RSNA 2006 

Abstract Archives of the RSNA, 2006


SSC10-08

Pneumo Esophageal CT (Pn-CT): New Technique for Characterization of Esophageal Cancer

Scientific Papers

Presented on November 27, 2006
Presented as part of SSC10: Gastrointestinal (Cancer: Stomach and Esophagus)

Participants

Mariano Sturla MD, Presenter: Nothing to Disclose
Alberto Cristian Seehaus MD, Abstract Co-Author: Nothing to Disclose
Jorge Alberto Ocantos MD, Abstract Co-Author: Nothing to Disclose
Demetrio Cavadas MD, Abstract Co-Author: Nothing to Disclose
Ricardo Daniel Garcia-Monaco MD, Abstract Co-Author: Nothing to Disclose

PURPOSE

Present a new CT technique, using air to distend the esophagus, providing better characterization of the esophageal wall.

METHOD AND MATERIALS

24 patients (45y – 67y) with clinical or radiological suspicion of esophageal cancer were examined with PN-CT. To achieve esophageal distension a 14F Foley tube was introduced TRANS-NASALLY and settled right below the cricopharyngeal muscles, under local spray anaesthesia.
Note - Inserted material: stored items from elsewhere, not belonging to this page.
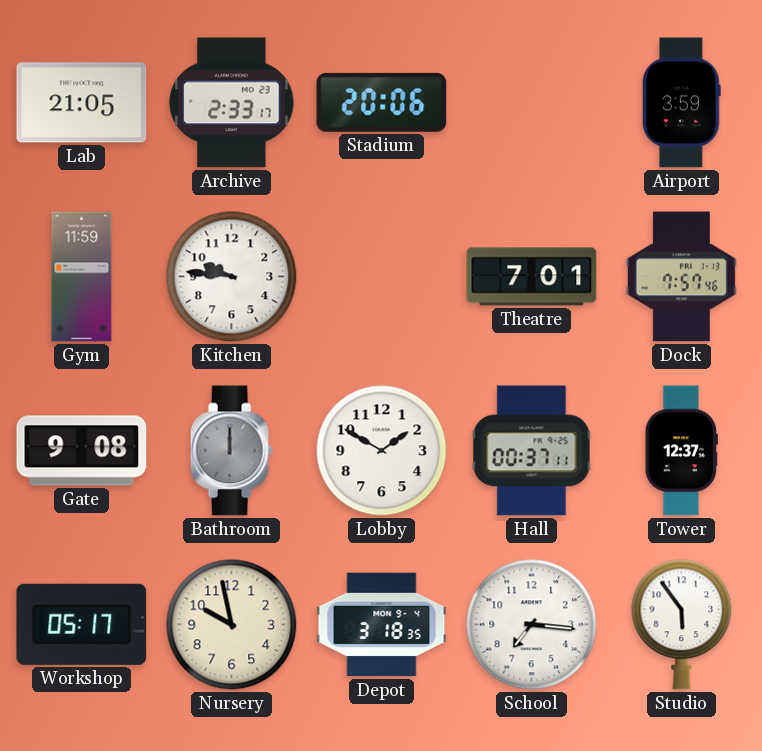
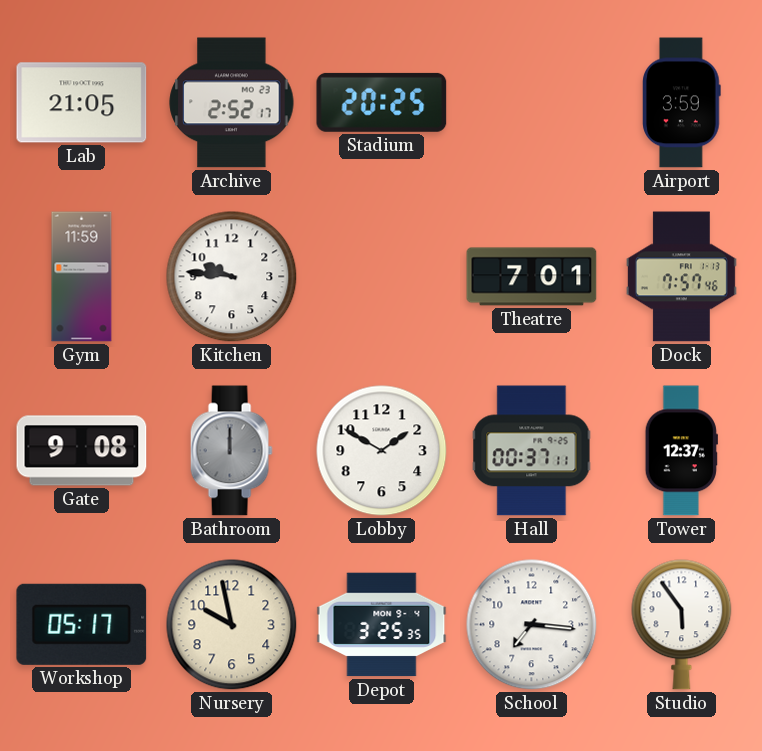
Archive: 2:33 -> 2:52
Stadium: 20:06 -> 20:25
Depot: 3:18 -> 3:25
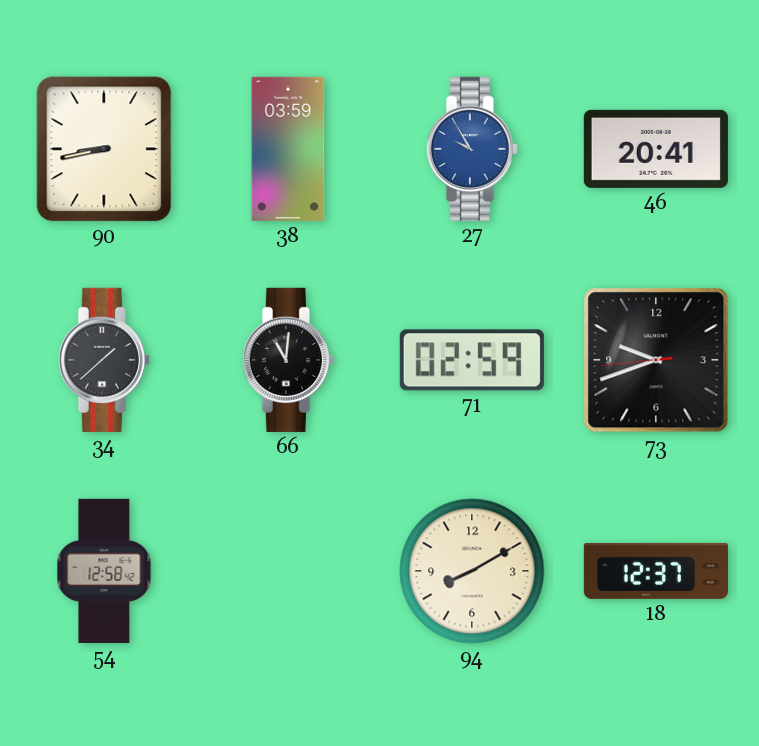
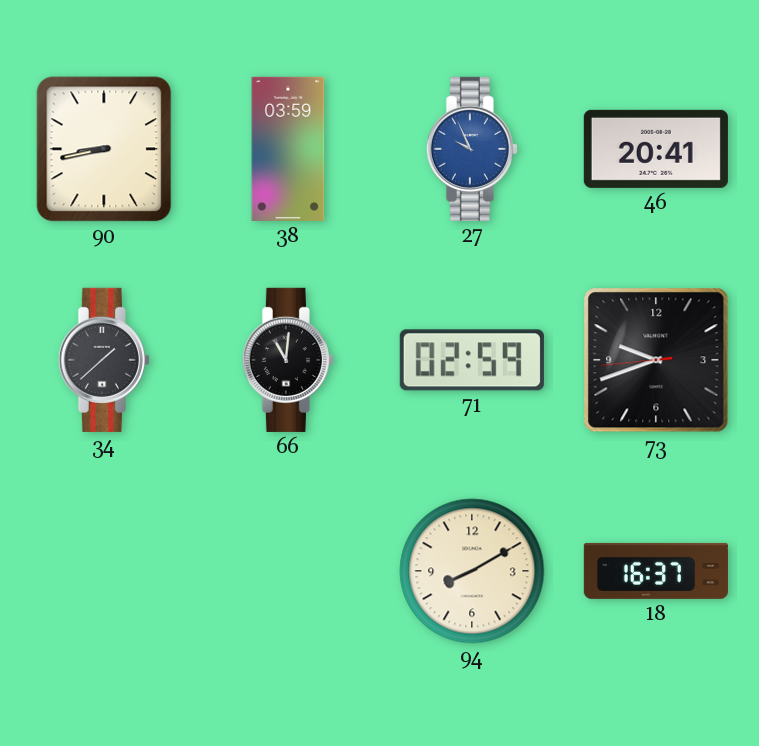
27: 9:55 -> 9:56
54: 12:58 -> none
18: 12:37 -> 16:37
Correct location was confirmed by CT scan. We used 0.7-second single-detector-row spiral CT scanner. Acquisition included the area between C6 and L1 (inferior hepatic contour). Scan direction was craniocaudal and parameters were 3mm collimation, 1.5 reconstruction index, 120 Kv, 200mAseg and pich 1. A continuous airflow (20 ml/sec, starting 3sec before CT slice acquisition) was supplied. Airflow was sustained during the acquisition for 25 to 30 seconds. Multiplanar, 3D and virtual endoscopy reconstructions were performed in all patients.

RESULTS

Significant distension of the esophagus (2 cm or more of diameter) including gastro-esophagic transition zone was achieved in all patients. Esophageal lumen was visible in all its extension. In 23/24 patients mural thickening (3mm or more) was identified and measured. All lesions where characterized in size, shape and its location. The other sowed a polyp in the lower third of the esophagus. In 3/24 mural thickening were compromising the gastro-esophagic transition zone. Patients showed no complications or adverse effects, except one case of chest discomfort during the examination.

CONCLUSION

PN-CT proved to be a safe, useful and feasible technique for identification of normal and pathologic esophageal mural thickening.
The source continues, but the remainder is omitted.